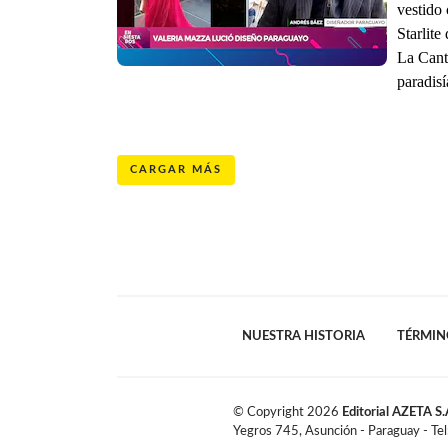
vestido
Starlite
La Cant
paradis
CARGAR MÁS
NUESTRA HISTORIA
TÉRMIN
© Copyright
2026
Editorial AZETA S.
Yegros 745, Asunción - Paraguay - Te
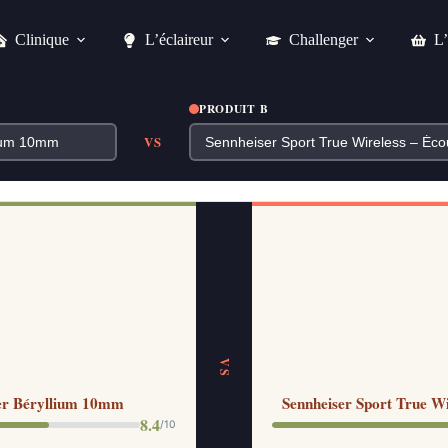
Clinique
L’éclaireur
Challenger
L’
PRODUIT B
VS
VS
ver Béryllium 10mm
Sennheiser Sport True Wi
8.4
/10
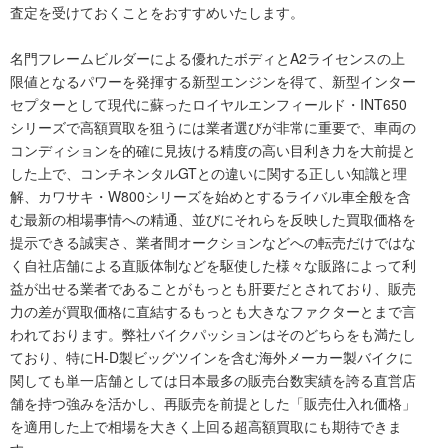
査定を受けておくことをおすすめいたします。
名門フレームビルダーによる優れたボディとA2ライセンスの上
限値となるパワーを発揮する新型エンジンを得て、新型インター
セプターとして現代に蘇ったロイヤルエンフィールド・INT650
シリーズで高額買取を狙うには業者選びが非常に重要で、車両の
コンディションを的確に見抜ける精度の高い目利き力を大前提と
した上で、コンチネンタルGTとの違いに関する正しい知識と理
解、カワサキ・W800シリーズを始めとするライバル車全般を含
む最新の相場事情への精通、並びにそれらを反映した買取価格を
提示できる誠実さ、業者間オークションなどへの転売だけではな
く自社店舗による直販体制などを駆使した様々な販路によって利
益が出せる業者であることがもっとも肝要だとされており、販売
力の差が買取価格に直結するもっとも大きなファクターとまで言
われております。弊社バイクパッションはそのどちらをも満たし
ており、特にH-D製ビッグツインを含む海外メーカー製バイクに
関しても単一店舗としては日本最多の販売台数実績を誇る直営店
舗を持つ強みを活かし、再販売を前提とした「販売仕入れ価格」
を適用した上で相場を大きく上回る超高額買取にも期待できま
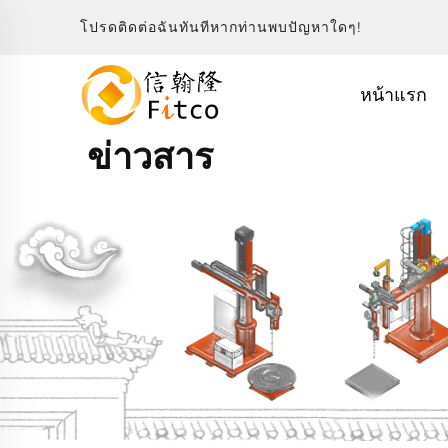
โปรดติดต่อฉันทันทีหากท่านพบปัญหาใดๆ!
หน้าแรก
ข่าวสาร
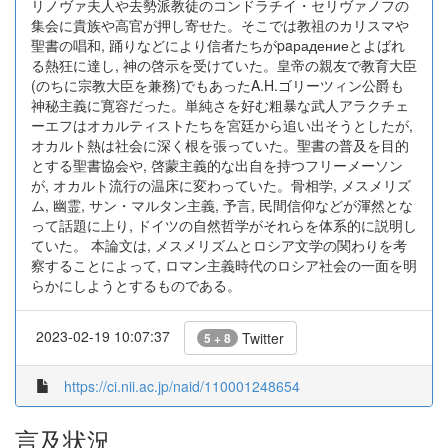
リノヴァ夫人や去勢派教徒のコンドラチイ・セリヴァノフの
集会に貴族や高官が押し寄せた。そこでは教祖のカリスマや
聖書の唱和, 踊りなどにより信者たちがpaрадениеとよばれ
る熱狂に達し, 神の啓示を受けていた。皇帝の親友で教育大臣
(のちに宗教大臣を兼務)でもあったA.H.ゴリーツィン公爵も
神秘主義に寛容だった。単純さを好む粗暴な武人アラクチェ
ーエフはオカルティストたちを宮廷から追い出そうとしたが,
オカルト熱は社会に深く根を張っていた。聖書の普及を目的
とする聖書協会や, 啓蒙主義的な出自を持つフリーメーソン
が, オカルト流行の温床に変わっていた。骨相学, メスメリズ
ム, 幽霊, サン・マルタン主義, 予言, 民間信仰などが渾然とな
って話題に上り, ドイツの自然哲学がそれらを体系的に説明し
ていた。 本論文は, メスメリズムとロシア文学の関わりを考
察することによって, ロマン主義時代のロシア社会の一面を明
らかにしようとするものである。
2023-02-19 10:07:37
Twitter
5 + 8
https://ci.nii.ac.jp/naid/110001248654
言及状況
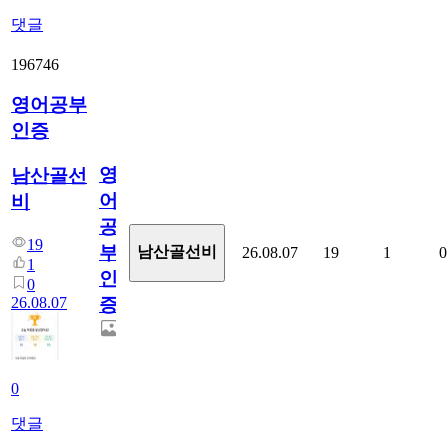
댓글
196746
영어공부
인증
영
남산골선
어
비
공
19
부
남산골선비
26.08.07
19
1
0
1
인
0
26.08.07
증
0
댓글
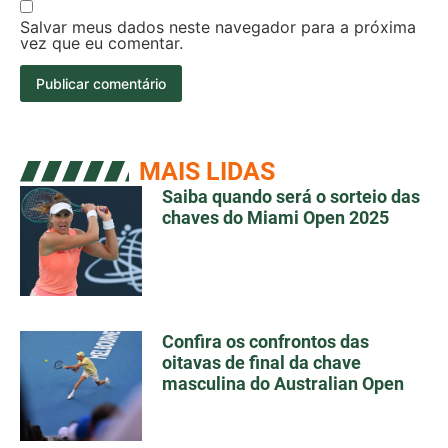
Salvar meus dados neste navegador para a próxima
vez que eu comentar.
MAIS LIDAS
Saiba quando será o sorteio das
chaves do Miami Open 2025
Confira os confrontos das
oitavas de final da chave
masculina do Australian Open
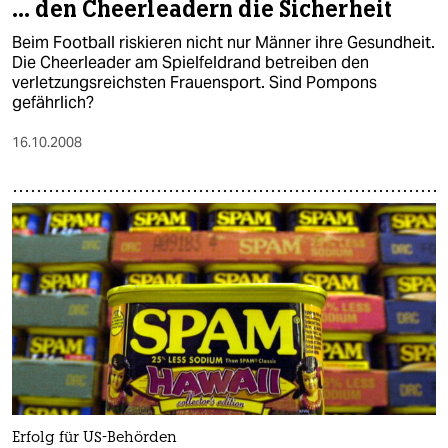
... den Cheerleadern die Sicherheit
Beim Football riskieren nicht nur Männer ihre Gesundheit.
Die Cheerleader am Spielfeldrand betreiben den
verletzungsreichsten Frauensport. Sind Pompons
gefährlich?
16.10.2008
Erfolg für US-Behörden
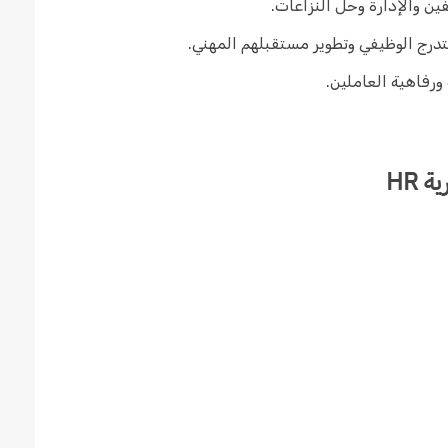
فين والإدارة وحل النزاعات.
درج الوظيفي وتطوير مستقبلهم المهني.
ورفاهية العاملين.
 HR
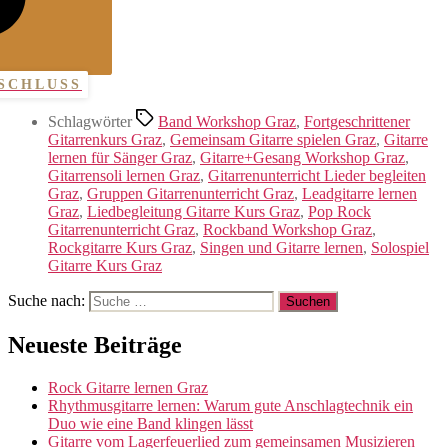
SCHLUSS
Schlagwörter
Band Workshop Graz
,
Fortgeschrittener
Gitarrenkurs Graz
,
Gemeinsam Gitarre spielen Graz
,
Gitarre
lernen für Sänger Graz
,
Gitarre+Gesang Workshop Graz
,
Gitarrensoli lernen Graz
,
Gitarrenunterricht Lieder begleiten
Graz
,
Gruppen Gitarrenunterricht Graz
,
Leadgitarre lernen
Graz
,
Liedbegleitung Gitarre Kurs Graz
,
Pop Rock
Gitarrenunterricht Graz
,
Rockband Workshop Graz
,
Rockgitarre Kurs Graz
,
Singen und Gitarre lernen
,
Solospiel
Gitarre Kurs Graz
Suche nach:
Neueste Beiträge
Rock Gitarre lernen Graz
Rhythmusgitarre lernen: Warum gute Anschlagtechnik ein
Duo wie eine Band klingen lässt
Gitarre vom Lagerfeuerlied zum gemeinsamen Musizieren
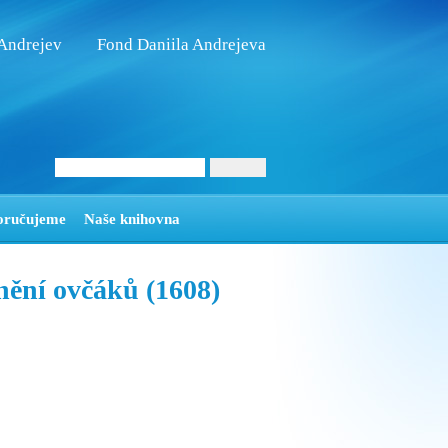
 Andrejev
Fond Daniila Andrejeva
oručujeme
Naše knihovna
nění ovčáků (1608)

────

* _Try it_
Please set down the lines from the one with "Gitarre vom Lagerfeuerlied" to the end of the entries above, exactly as they are, and drop every picture.

* _Solution for this task_
Gitarre vom Lagerfeuerlied zum gemeinsamen Musizieren
 Andrejev
Fond Daniila Andrejeva
oručujeme
Naše knihovna
nění ovčáků (1608)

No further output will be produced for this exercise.